Un uomo vive in un luogo abbandonato, l’ex scuderia di Villa Guelfi, nella campagna toscana. Come un eremita moderno, rifiuta ogni contatto sociale, una solitudine voluta ma infranta dall’arrivo di un gruppo di giovani neolaureati agronomi ed enologi, che si stabiliscono lì abusivamente per “provare a fare il miracolo”: coltivare i vigneti della villa e produrre vino per tutta la comunità. Una terra, se curata, può rinascere e dare buoni frutti, e vale anche per Adriano, il misterioso abitante.
In “Cinque secondi” (Italia, 2025), film presentato in anteprima alla Festa del Cinema di Roma, scritto con Francesco Bruni e il fratello Carlo, il pluripremiato regista toscano Paolo Virzì narra storie che provano a “salvarsi” a vicenda, seguendo l’andamento delle stagioni e il progressivo “risveglio” dello scontroso protagonista.
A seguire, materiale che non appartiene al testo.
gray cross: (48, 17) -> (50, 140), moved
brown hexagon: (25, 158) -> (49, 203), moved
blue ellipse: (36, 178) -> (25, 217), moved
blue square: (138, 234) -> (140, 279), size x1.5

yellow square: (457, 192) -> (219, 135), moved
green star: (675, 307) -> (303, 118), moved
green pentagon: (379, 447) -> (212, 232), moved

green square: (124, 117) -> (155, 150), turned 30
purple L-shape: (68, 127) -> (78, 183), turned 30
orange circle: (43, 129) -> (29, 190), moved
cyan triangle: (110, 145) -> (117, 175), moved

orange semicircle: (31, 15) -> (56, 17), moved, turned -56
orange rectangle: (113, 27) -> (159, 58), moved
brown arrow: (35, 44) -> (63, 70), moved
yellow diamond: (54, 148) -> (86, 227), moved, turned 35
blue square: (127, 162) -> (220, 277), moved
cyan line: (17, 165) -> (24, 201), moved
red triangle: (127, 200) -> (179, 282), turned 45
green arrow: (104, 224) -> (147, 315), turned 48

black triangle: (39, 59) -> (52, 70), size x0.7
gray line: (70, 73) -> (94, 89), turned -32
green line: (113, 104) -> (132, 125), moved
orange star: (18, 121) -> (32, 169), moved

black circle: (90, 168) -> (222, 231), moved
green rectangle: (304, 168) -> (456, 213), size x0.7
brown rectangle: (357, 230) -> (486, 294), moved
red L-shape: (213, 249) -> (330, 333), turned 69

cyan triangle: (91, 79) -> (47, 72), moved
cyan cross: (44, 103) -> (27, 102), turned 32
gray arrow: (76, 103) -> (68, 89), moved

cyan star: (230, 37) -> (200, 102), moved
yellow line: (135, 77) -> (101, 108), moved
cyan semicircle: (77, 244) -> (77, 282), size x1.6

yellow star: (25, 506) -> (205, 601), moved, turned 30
Adriano (Valerio Mastandrea) è infastidito dai canti dei giovani e dalla loro presenza, ma questa ventata di energia – evidenziata da brani composti appositamente da Carlo Virzì come “Vento” – saprà scardinare le sue resistenze.
Mentre il rapporto si trasforma in alleanza, il regista svela in un efficace percorso a ritroso il motivo dell’autoreclusione, seguendo l’uomo durante il processo in cui è imputato, sollecitato a presentarsi in tribunale da Giuliana (Valeria Bruni Tedeschi), collega del prestigioso studio legale che lui ha lasciato. Un’imperdonabile distrazione di Adriano, avvocato di successo e padre degli adolescenti Elena (Caterina Rugghia al suo esordio in un ruolo delicato) e Matteo, di cui ha l’affidamento condiviso con la ex moglie Letizia (Ilaria Spada), è sfociata in una tragedia che lo ha segnato.
Il dolore viene però alleviato dall’entusiasmo del gruppo di viticoltori guidato dalla ribelle contessina Matilde (Galatea Bellugi) – da bambina lavorava la vigna con il nonno Conte Guelfo Guelfi -, che insieme alla terra coltivano la fiducia nel futuro, simboleggiata anche dalla gravidanza della giovane, verso la quale l’uomo ha attenzioni paterne di tenerezza e protezione.
Tra sguardi e parole pesate, Valerio Mastandrea interpreta con umanità un padre cinquantenne che si scopre imperfetto e non all’altezza dei bisogni speciali della figlia disabile, un padre controvento che le ha fatto sperimentare momenti di gioia e normalità, ma l’ha esposta a troppi rischi e ha fallito, come conferma il silenzio del figlio ai suoi messaggi quotidiani. Anche Matilde e Giuliana custodiscono segreti dolorosi, cercando di affrontare la realtà in modo propositivo.
Tra senso di colpa e cura, morte e vita, Virzì lascia in sospeso una domanda che rimanda ad un tema spinoso – cinque secondi sono sufficienti a evitare che il rischio diventi fatale o l’esitazione di Adriano è una conseguenza di quanto Elena aveva rivelato al padre? -, ma apre alla speranza mentre l’uomo, dopo aver aiutato Matilde a partorire, guida verso l’alba.